Chapter Nineteen

“You have heard that my parents died in a carriage accident more than ten years ago, yes?” he asked.

Eliza nodded, her chest tight. She had been only a child herself when it happened, and living far from London. But she had heard the sad story whispered in ballrooms by scheming mamas delighted that the tragedy had resulted in a young, marriageable duke.

Wessex nodded, too, mimicking her unconsciously. “But that is the end, and a story should start at the beginning. My mother was a passionate woman of deep feeling. As I said, she cared, truly cared, about everyone and everything. The highest prince, the lowliest snail—nothing was beneath her attention and sympathy.
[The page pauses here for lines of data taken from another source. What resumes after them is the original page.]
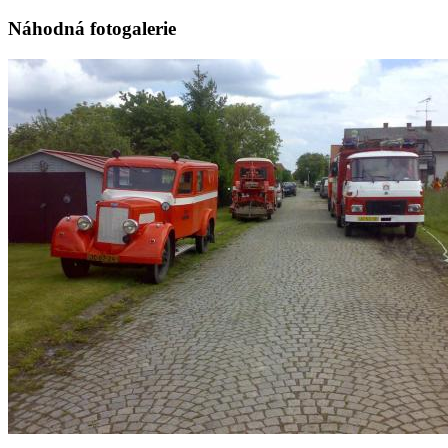
Náhodná fotogalerie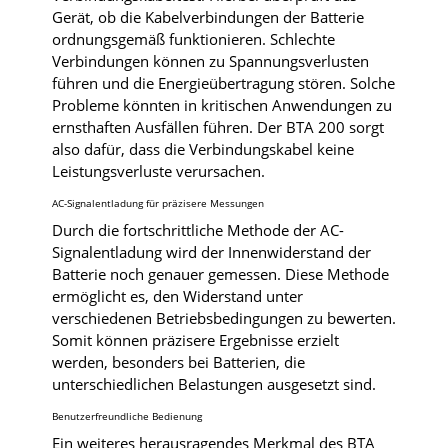
Gerät, ob die Kabelverbindungen der Batterie
ordnungsgemäß funktionieren. Schlechte
Verbindungen können zu Spannungsverlusten
führen und die Energieübertragung stören. Solche
Probleme könnten in kritischen Anwendungen zu
ernsthaften Ausfällen führen. Der BTA 200 sorgt
also dafür, dass die Verbindungskabel keine
Leistungsverluste verursachen.
AC-Signalentladung für präzisere Messungen
Durch die fortschrittliche Methode der AC-
Signalentladung wird der Innenwiderstand der
Batterie noch genauer gemessen. Diese Methode
ermöglicht es, den Widerstand unter
verschiedenen Betriebsbedingungen zu bewerten.
Somit können präzisere Ergebnisse erzielt
werden, besonders bei Batterien, die
unterschiedlichen Belastungen ausgesetzt sind.
Benutzerfreundliche Bedienung
Ein weiteres herausragendes Merkmal des BTA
She brought baskets of food and gifts to the tenants every week and sat with them when they were sick, which drove my father mad with worry. A lady couldn’t withstand their illnesses, he said. He was proved wrong time and again, however. Thrice she became very ill herself, but she didn’t succumb. My mother was indomitable.”

Every word was spoken with rueful affection. However unhappily his story would end, his love for her was obvious.

“She sounds lovely,” Eliza said gently.

He smiled wryly. “She was exhausting. We loved her, of course. No one could help but love Grace Sinclair. And my father was of a similar mind, though he possessed a sturdier temperament. They were well-matched.”

Eliza ached to reach for him, to smooth the worry from his brow—so out of place in his dear face. But she kept her hands clasped firmly in her lap. “I am sure they were very happy together.”

He nodded. “I was home from Oxford for the summer holiday when they died. I had expected to find her in excellent health, for summers were generally very pleasant for her. The true danger for her always lay in winter, when the cold made misery so much more acute. But influenza had struck our village, and she had worn herself to the bone. She was a shell of herself when I arrived home. Too thin, and she hadn’t slept in three days. She wanted to take a basket and sit with a sick family. My father argued against it, for she was exhausted, but she was determined. I offered to go, but my father refused, as he did not want to expose me to the illness. I was relieved. It looked like rain, and my mother could never be convinced to take the coach instead of the cart. I should have insisted on joining them. A better son would have.”

Eliza shook her head mutely, unable to form words to make it better, easier, for him. “Sebastian, no.”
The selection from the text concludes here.